Yeah, I think, again, as I said before, things work poorly because it sometimes benefits us to have them keeping, like to stay working poorly. Maybe that's ourselves and we're the enemy there because we are resistant to change. And maybe there's another factor in there. So I would figure out what those things are. You know, you'd really try to debug the system and maybe to follow on this like, you know, metrics thing.
A lot of us that are, you know, were previously individual contributor engineers are going to try to pattern match or bring a lot of the skills that we had as an engineer, for example, debugging skills and try to debug our teams and organizations in the same way that we debugged like our Kubernetes clusters or whatever. The thing is like, your nodes can't talk to you and they don't have feelings, and talking to people because your teams are made of people isn't being
illogical. It's actually the correct way to approach measuring a system that's made-up of people. If we fail to recognize that people make up teams and we try to treat them like a Kubernetes cluster, we're actually missing sort of like half of the whole system. And I would just say that's sort of categorically incorrect to approach it that way. So make sure that you're not forgetting that software teams and software development is a
socio technical phenomenon. So we need to have the social aspect and the technical aspect together. Both of them are equally as important. So don't forget that humans exist. Developers are adults. They're professionals. They don't have reason to lie to you. Treat them as adults. Believe them when they tell you something is causing them friction in the deploy or the development process. Wow, that's really beautiful.

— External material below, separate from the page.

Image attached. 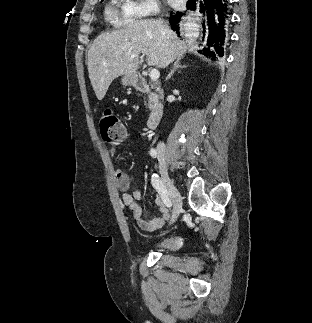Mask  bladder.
<instances>
[{"label": "bladder", "mask_w": 312, "mask_h": 323, "mask_svg": "<svg viewBox=\"0 0 312 323\" xmlns=\"http://www.w3.org/2000/svg\"><path fill=\"white\" fill-rule=\"evenodd\" d=\"M162 244L163 249L167 251H173L176 249V245L174 242L170 240V238H164L159 241Z\"/></svg>", "instance_id": "bladder-1"}]
</instances>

I don't know why when you explain that, right, I always come back to this phrase, you know, pet versus capital thing, right? So I think for engineers, we try to make everything kind of like uniform with big container Kubernetes cluster, right? And we treat everything like capital, right? But actually all individuals are different, right? We have our own needs, our own challenges, right? And don't forget about the people aspect. So I think that's really
beautiful. Yeah. So, Laura, if people want to follow you or you know, maybe discuss with you further about some of these topics, is there a place where they can find you online? Yeah, go to laurataco.com. That is where you'll find more about me. My blog. I do have a course on developer productivity metrics. I'm going to be running it more frequently, so you can check that out as well. And you can find me on LinkedIn. Just search for Laura Taco. I think I'm the only one.
Right. I'll put that all in the show notes. Thank you so much for your time, Laura. I think we all can learn a lot about developer experience from you today. So thank you so much for sharing. Wonderful. Thanks for the lovely conversation.